=== Task data ===

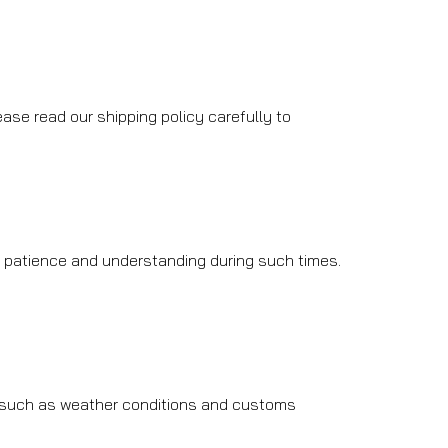
ase read our shipping policy carefully to
r patience and understanding during such times.
, such as weather conditions and customs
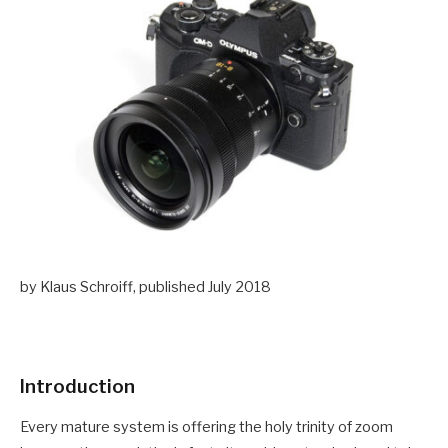
by Klaus Schroiff, published July 2018
Introduction
Every mature system is offering the holy trinity of zoom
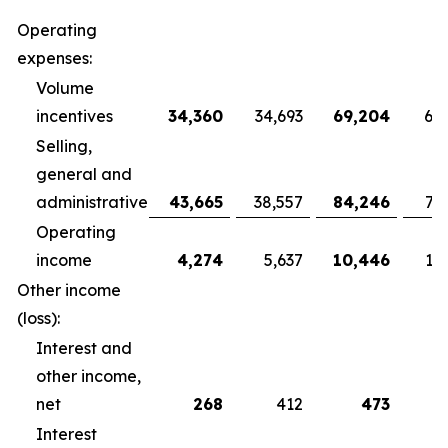
Operating
expenses:
Volume
incentives
34,360
34,693
69,204
68
Selling,
general and
administrative
43,665
38,557
84,246
79
Operating
income
4,274
5,637
10,446
10
Other income
(loss):
Interest and
other income,
net
268
412
473
Interest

===

## Task brief:
All of the data should come back exactly as written, but without pictures.

## Expected answer:
ase read our shipping policy carefully to
r patience and understanding during such times.
, such as weather conditions and customs
by Klaus Schroiff, published July 2018
Introduction
Every mature system is offering the holy trinity of zoom
Operating
expenses:
Volume
incentives
34,360
34,693
69,204
68
Selling,
general and
administrative
43,665
38,557
84,246
79
Operating
income
4,274
5,637
10,446
10
Other income
(loss):
Interest and
other income,
net
268
412
473
Interest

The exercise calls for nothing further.